L’ultima “impresa” è stata riportare la barca in Europa da Washington. E poi partire da Genova in aprile e attraversare tutta l’Italia fino a Chioggia e Trieste. Con una serie di tappe per evidenziare il tema della sostenibilità. Che Italia ha trovato?
«L’Italia vista dal mare è meravigliosa ed una volta a terra è difficile la partenza per la tappa successiva. Abbiamo fatto diversi incontri per spiegare il rischio che corriamo, ripresi da servizi televisivi Rai e dalla stampa locale».

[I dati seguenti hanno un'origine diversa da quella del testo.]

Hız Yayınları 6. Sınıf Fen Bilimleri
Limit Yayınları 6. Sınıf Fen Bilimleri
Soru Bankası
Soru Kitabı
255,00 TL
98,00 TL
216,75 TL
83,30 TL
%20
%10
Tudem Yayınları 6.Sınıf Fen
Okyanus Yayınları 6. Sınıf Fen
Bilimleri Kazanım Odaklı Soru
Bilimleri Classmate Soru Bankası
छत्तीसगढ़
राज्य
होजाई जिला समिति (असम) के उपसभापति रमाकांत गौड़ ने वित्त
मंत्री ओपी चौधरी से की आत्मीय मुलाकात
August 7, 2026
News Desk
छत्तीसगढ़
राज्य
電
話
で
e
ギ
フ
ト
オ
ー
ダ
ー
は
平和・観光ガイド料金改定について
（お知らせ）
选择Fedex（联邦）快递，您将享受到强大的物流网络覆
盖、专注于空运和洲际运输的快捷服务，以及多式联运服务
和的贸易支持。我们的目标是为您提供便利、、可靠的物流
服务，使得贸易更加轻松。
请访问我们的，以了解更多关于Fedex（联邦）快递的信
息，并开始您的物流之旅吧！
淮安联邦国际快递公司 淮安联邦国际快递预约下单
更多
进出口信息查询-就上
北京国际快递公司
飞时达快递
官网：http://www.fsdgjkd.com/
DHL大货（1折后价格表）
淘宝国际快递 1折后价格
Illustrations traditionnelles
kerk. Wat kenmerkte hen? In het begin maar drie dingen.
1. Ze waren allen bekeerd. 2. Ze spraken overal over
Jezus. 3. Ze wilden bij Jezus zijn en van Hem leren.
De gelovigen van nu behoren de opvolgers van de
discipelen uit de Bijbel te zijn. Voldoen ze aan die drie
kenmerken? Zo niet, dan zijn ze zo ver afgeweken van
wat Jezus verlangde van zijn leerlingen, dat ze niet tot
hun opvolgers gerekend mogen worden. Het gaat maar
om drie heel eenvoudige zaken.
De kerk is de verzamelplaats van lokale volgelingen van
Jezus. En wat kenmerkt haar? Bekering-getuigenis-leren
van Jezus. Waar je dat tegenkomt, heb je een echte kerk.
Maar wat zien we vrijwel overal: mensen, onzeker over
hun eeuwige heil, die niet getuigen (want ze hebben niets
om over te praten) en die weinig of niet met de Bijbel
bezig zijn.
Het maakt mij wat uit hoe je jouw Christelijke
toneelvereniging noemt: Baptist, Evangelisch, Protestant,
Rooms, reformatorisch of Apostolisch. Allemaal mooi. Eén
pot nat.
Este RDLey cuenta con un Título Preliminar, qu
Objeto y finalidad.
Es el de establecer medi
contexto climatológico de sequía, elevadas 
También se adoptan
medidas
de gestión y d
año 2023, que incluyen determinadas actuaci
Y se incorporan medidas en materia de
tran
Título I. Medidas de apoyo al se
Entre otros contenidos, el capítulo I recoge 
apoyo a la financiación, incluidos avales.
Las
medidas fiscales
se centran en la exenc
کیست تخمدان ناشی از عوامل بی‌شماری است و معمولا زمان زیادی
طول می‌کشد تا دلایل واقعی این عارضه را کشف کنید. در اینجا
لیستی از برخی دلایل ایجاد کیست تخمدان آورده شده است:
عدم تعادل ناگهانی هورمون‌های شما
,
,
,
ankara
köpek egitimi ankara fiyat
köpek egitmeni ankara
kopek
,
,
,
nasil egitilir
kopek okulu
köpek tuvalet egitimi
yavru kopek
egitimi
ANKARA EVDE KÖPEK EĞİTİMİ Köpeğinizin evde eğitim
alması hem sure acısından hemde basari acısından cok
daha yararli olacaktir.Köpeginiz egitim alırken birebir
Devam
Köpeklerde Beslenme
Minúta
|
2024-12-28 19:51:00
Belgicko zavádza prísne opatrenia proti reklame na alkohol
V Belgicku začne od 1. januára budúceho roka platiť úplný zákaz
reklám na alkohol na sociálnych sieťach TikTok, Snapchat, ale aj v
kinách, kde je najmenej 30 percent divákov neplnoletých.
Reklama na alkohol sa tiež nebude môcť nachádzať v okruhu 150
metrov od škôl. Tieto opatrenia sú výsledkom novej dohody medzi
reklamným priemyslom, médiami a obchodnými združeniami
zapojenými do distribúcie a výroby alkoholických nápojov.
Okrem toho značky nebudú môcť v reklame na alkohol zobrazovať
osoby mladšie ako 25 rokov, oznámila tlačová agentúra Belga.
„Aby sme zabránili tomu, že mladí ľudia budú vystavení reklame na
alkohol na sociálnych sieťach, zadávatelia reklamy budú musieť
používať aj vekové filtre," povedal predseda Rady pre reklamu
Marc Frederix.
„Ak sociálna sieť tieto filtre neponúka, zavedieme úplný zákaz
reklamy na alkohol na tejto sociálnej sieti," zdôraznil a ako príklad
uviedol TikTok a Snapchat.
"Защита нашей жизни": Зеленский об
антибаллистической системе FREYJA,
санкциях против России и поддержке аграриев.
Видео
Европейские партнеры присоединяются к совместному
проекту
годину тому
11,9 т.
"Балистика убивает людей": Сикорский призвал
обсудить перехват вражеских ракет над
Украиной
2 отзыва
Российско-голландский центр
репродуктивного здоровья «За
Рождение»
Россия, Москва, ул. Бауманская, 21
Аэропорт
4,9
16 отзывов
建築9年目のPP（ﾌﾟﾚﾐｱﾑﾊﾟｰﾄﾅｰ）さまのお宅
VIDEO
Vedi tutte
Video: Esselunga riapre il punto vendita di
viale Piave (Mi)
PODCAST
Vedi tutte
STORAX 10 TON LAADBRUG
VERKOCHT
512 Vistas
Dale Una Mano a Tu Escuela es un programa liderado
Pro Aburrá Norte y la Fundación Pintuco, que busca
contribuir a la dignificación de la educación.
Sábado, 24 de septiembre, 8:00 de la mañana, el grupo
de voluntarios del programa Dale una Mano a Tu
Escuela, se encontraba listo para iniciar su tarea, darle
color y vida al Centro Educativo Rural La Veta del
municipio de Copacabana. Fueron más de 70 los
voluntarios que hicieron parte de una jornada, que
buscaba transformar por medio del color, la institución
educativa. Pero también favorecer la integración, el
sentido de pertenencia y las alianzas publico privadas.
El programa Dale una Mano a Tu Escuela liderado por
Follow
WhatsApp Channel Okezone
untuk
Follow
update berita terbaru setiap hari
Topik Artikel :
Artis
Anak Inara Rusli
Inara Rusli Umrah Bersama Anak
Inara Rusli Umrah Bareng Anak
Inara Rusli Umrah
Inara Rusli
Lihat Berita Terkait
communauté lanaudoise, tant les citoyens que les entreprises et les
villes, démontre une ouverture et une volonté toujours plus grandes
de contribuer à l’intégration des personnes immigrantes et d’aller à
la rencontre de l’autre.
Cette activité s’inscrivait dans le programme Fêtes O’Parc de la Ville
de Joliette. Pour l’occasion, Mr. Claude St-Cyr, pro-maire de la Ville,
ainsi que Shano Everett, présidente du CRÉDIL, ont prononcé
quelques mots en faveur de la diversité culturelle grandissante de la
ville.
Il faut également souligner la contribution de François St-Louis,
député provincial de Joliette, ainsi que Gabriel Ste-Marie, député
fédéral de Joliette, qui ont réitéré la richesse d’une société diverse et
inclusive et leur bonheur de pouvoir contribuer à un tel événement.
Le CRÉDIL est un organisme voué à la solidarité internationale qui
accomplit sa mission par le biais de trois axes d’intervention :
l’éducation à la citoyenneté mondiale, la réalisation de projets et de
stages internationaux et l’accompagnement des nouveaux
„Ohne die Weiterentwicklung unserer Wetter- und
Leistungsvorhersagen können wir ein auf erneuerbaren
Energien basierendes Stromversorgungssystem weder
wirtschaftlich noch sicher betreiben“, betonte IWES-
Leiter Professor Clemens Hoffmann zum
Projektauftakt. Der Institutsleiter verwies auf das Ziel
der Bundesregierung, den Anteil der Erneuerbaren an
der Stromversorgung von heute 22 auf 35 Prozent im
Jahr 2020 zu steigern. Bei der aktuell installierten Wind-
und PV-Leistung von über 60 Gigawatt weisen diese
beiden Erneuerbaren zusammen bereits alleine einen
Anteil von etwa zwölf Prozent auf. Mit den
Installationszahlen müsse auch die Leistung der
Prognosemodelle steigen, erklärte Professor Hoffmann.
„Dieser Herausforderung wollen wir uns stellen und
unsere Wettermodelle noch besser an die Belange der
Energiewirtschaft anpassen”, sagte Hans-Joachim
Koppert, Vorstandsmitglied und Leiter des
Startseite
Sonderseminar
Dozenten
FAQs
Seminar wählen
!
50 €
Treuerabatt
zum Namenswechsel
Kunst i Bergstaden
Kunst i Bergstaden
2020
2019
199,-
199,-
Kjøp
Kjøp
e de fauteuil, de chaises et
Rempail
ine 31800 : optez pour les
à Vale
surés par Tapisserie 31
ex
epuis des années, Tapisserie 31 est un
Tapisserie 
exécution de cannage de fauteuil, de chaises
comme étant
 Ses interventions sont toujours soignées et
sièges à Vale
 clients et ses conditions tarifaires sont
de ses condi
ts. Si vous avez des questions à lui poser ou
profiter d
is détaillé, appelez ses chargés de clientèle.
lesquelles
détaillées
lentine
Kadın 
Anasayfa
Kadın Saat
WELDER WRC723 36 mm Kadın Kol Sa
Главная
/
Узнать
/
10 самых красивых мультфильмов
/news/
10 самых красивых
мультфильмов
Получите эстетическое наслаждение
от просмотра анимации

Divulgazione e comunicazione sono sempre stati un punto di riferimento. Lei ha scritto sette libri per Mursia raccontando prima la Grecia e la Turchia poi gli States. E pure come portare il cane in barca. E infine questo appena presentato “Intracoastal way per Jancris” Ce ne parla?
«Ho avuto la fortuna di vivere emozioni forti e vedere luoghi incantevoli. Questo mio nuovo libro presentato in anteprima nazionale alla Barcolana di Trieste, racconta di un viaggio incredibile ricco di colpi di scena e descrizioni di paesaggi poco familiari a chi naviga per mare. Ovvero con Nicoletta ho navigato su fiumi, paludi, laghi, con una barca concepita per solcare oceani. Abbiamo combattuto senza mai mollare lungo una rotta bizzarra dove la nostra esperienza di marinai veniva azzerata perché il mare era lontano».